St Johnstone Football Club has been forced to defend its financial practices after it was named and shamed as a “rogue employer” by tax bosses.
The Perth side featured on a list of 139 British companies that failed to pay £6.7 million to more than 95,000 workers.
HMRC accused the club of short-changing 28 workers by just over £14,200 – about £500 per employee.
But the Saints said the issue was resolved after a probe by tax officers more than three years ago.
A statement released by the club on Thursday morning said bosses “enabled HM Revenues and Customs to conclude a very lengthy scrutiny of its working practices in relation to the national minimal wage.”
The spokesman said: “HMRC looked at employees across the full spectrum of the club’s activities from professional football operation and match day staffing, to the club’s weekday operations which covered matters such as catering and conferencing.”

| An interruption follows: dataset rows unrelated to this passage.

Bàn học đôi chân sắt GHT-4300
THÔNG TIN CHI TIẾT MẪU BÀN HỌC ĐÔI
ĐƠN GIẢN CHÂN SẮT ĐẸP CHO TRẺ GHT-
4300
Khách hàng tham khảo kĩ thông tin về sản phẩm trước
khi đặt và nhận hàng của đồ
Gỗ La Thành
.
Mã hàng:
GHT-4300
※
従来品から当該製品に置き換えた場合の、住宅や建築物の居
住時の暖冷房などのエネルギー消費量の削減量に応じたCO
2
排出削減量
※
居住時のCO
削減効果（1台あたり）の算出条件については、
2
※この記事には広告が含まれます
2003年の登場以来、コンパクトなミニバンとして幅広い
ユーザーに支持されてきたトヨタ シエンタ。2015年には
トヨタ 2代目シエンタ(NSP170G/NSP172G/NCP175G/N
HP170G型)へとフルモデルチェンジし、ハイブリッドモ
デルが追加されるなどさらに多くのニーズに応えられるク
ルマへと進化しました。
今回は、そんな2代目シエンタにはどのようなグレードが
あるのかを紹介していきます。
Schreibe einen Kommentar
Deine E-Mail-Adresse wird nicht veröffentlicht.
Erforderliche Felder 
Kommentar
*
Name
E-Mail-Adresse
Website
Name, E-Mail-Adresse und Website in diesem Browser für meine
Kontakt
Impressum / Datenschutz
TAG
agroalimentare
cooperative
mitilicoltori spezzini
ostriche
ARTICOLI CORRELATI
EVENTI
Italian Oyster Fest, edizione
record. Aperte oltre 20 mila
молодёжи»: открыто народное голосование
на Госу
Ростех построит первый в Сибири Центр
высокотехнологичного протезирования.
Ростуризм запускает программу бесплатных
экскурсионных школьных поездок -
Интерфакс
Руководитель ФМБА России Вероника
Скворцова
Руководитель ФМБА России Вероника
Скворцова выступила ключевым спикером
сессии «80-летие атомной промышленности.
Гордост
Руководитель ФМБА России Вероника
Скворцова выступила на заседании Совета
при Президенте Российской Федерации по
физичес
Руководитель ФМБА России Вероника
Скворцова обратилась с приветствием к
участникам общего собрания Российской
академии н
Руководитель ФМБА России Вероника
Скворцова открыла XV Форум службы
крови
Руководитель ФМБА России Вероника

He added: “The outcome of this historic HMRC investigation was that they identified arrears amounting to £14,246 which was due to 28 different employees from the previous five years to 2017.

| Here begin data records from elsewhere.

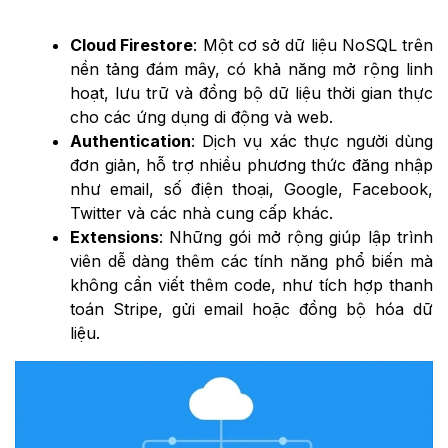
Cloud Firestore
: Một cơ sở dữ liệu NoSQL trên
nền tảng đám mây, có khả năng mở rộng linh
hoạt, lưu trữ và đồng bộ dữ liệu thời gian thực
cho các ứng dụng di động và web.
Authentication
: Dịch vụ xác thực người dùng
đơn giản, hỗ trợ nhiều phương thức đăng nhập
như email, số điện thoại, Google, Facebook,
Twitter và các nhà cung cấp khác.
Extensions
: Những gói mở rộng giúp lập trình
viên dễ dàng thêm các tính năng phổ biến mà
không cần viết thêm code, như tích hợp thanh
toán Stripe, gửi email hoặc đồng bộ hóa dữ
liệu.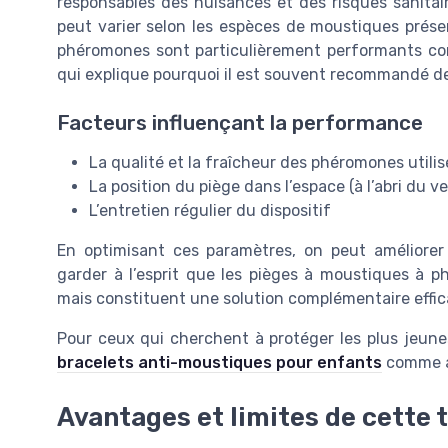
responsables des nuisances et des risques sanitaire
peut varier selon les espèces de moustiques présen
phéromones sont particulièrement performants con
qui explique pourquoi il est souvent recommandé de 
Facteurs influençant la performance
La qualité et la fraîcheur des phéromones utili
La position du piège dans l’espace (à l’abri du
L’entretien régulier du dispositif
En optimisant ces paramètres, on peut améliorer
garder à l’esprit que les pièges à moustiques à p
mais constituent une solution complémentaire effic
Pour ceux qui cherchent à protéger les plus jeunes
bracelets anti-moustiques pour enfants
comme a
Avantages et limites de cette 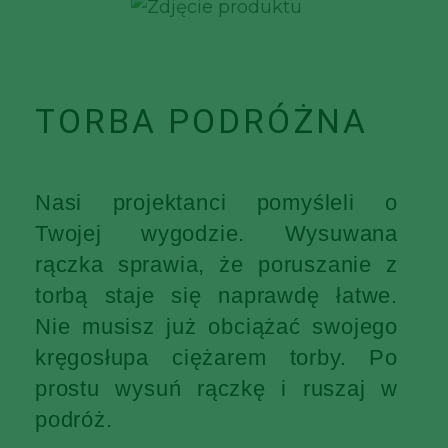
TORBA PODRÓŻNA
Nasi projektanci pomyśleli o
Twojej wygodzie. Wysuwana
rączka sprawia, że poruszanie z
torbą staje się naprawdę łatwe.
Nie musisz już obciążać swojego
kręgosłupa ciężarem torby. Po
prostu wysuń rączkę i ruszaj w
podróż.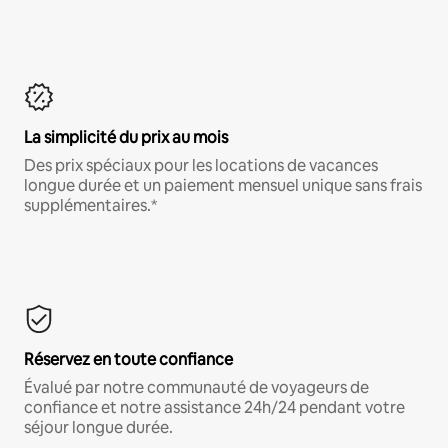
La simplicité du prix au mois
Des prix spéciaux pour les locations de vacances
longue durée et un paiement mensuel unique sans frais
supplémentaires.*
Réservez en toute confiance
Évalué par notre communauté de voyageurs de
confiance et notre assistance 24h/24 pendant votre
séjour longue durée.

“As required, the club made arrangements for these former employees to be paid the relevant amounts.”
Of the affected staff, 25 were apprentice footballers. “Due to the absence of written evidence to support our position in relation to hours worker, as opposed to the actual rate of pay, the club was unable to disprove HMRC’s estimate of the average hours worked per week by these employees,” the spokesman said.
The club said hours of work undertaken by apprentices was fully reviewed following the probe, and changes were put in place.
“The perceived failure to pay three other employees the national minimum wage related to voluntary deductions from pay by these employees,” the team’s spokesman said. “The Club prides itself in treating our staff fairly and we are extremely disappointed to find ourselves in a position whereby we are criticised for failing to meet national minimum wage requirements.”
A total of 16 Scottish companies were named in list of “rogue employers”. HMRC said they failed to pay nearly £90,000 to over 11,000 workers in what was described as a “completely unacceptable breach of employment law.”
It is the first time the UK Government has named and shamed companies in this way since 2018.
According to the Department of Business, Energy and Industrial Strategy, Pizza Hut underpaid workers in Edinburgh by nearly £846,000.
The company said this related to an “historic uniform policy” from several years ago. “It is important to stress there was never any intent to underpay our employees,” a spokesman said. “We’re confident that the necessary processes have been fixed to ensure that this will not happen again.”
The main cause of minimum wage breaches was low-paid employees being made to cover work costs including paying for uniform, training or parking fees.
Business Minister Paul Scully said: “Paying the minimum wage is not optional, it is the law. It is never acceptable for any employer to short-change their workers.
“This should serve as a wake-up call to named employers and a reminder to everyone of the importance of paying workers what they are legally entitled to.”